# Intake manifold for ram air ??



## johnnyrr1 (Nov 29, 2015)

Hello everyone I'm in the process of restoring a 69 vedoro green 69 gto I have a 74 455 with edlebrock heads and the ram air IV exhaust manifolds I know about the hood modification and have a Original set of metal ram air scoops my question is what intake should I run for proper clearance of the ram air system ? I have read where the original intake was a high rise but I looked at the aftermarket one in decalb at the parts place and it didn't look like a high rise to me. I can't go with that one because I'm running a 800 cfm thunder series carburetor I bought a edlebrock performer rpm ( still new and I can return it ) but I'm thinking I should get the torque 2 because it's a low rise ,,, any thoughts ? Thanks


----------



## Pinion head (Jan 3, 2015)

The OEM cast iron '67-72 intakes flow well, and if building the 550 ft lb/near 500 HP+ Pontiac, SD Performance has a CNC program that closely follows the prep work Cliff Rugles performed on his cast iron intake to make it flow extremely well on numerous ported KRE and Edelbrock head 455--474 combo's . If looking for a '67-72 4bbl cast iron intake, the '71 models have consistently been the cheapest to pick up for at least the last 15 years. For the money, one can buy a $50-75 '71 intake, have it shipped SD for the CNC work, then when get it home, separate the water crossover and with a sawsall and a hammer and angle grinder eliminate the heat cross over. End up with a 20 lb cast iron intake that (1) fits, flows better than an RPM, and costs less than the JoParts junk repro RA intake and having it CNCed ported and fixed.

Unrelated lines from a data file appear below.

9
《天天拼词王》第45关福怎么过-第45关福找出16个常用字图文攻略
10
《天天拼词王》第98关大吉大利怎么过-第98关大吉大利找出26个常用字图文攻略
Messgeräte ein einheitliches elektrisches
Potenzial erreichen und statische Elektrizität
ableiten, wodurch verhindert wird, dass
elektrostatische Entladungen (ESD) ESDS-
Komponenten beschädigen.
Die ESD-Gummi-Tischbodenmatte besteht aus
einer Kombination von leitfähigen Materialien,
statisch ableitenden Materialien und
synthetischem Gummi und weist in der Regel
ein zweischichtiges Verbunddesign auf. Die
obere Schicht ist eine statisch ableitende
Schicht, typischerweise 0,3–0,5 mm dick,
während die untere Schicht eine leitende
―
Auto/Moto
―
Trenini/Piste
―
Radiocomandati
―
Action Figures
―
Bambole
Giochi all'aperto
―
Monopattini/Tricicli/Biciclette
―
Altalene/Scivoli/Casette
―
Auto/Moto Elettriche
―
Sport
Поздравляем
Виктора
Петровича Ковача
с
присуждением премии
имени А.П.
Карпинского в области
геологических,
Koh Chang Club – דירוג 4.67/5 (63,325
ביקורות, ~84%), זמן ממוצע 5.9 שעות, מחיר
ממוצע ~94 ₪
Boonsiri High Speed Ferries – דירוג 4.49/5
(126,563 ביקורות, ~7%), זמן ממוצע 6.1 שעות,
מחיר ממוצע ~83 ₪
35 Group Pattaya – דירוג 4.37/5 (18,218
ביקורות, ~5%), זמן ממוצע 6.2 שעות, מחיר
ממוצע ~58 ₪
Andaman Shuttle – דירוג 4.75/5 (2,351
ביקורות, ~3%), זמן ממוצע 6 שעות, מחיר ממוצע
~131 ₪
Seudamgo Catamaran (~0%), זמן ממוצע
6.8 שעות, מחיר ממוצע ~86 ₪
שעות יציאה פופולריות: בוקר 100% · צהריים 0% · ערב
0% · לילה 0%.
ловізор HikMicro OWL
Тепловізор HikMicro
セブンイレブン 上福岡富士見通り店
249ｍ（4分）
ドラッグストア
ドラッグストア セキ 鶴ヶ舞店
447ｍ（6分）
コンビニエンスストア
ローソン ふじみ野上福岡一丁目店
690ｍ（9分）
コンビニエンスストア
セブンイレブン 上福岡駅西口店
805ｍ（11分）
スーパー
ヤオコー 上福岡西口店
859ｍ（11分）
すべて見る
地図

The Performer RPM intake is a 1.25" taller on one end of the carb mounting pad, that nearly always creates hood clearance issues. I've installed the RPMs on a few Abodys and they typically require an extreme drop base aircleaner to get them to fit under the hood....that means no factory RA pan . The repro JoeParts RA IV-455HO intake has port alignment issues. You can email Dave at SD Performance and ask him about the work it takes with the repro RA intake manifold to get the ports to line up well with ported iron heads and aftermarket the heads. I will post a link with pics later tonight. 

The edelbrock 1406's , et all, are Carter clones, and would require an adaptor or a square bore intake, and not near as good a choice as a moderately prepped Quadrajet. the Carter clones also have different aircleaner base circle. Cliff Ruggles Qjet book is a great value, and will help immensely in setting up a relatively expensive Quadrajet core. Cliff is a huge fan of the '77-80 Buick and Pontiac 800 cfm . They are relatively cheap as good cores and have numerous refinements over the earlier '71-73 Buick 800 cfm Qjets (one of my longtime favorites) and all of the '67-72 divorced choke Pontiac Qjets, of which quite a few are VERY expensive as quality cores.


----------



## johnnyrr1 (Nov 29, 2015)

Hello thank you very much for all the valuable information isn't that a lot honestly I was planning on going with all Edelbrock but I'll be that's not going to happen now sounds like I'm better off with the stock ported manifold never been a big fan of quadrajets but everything I'm reading on them says that they're amazing when they're done right thanks again


----------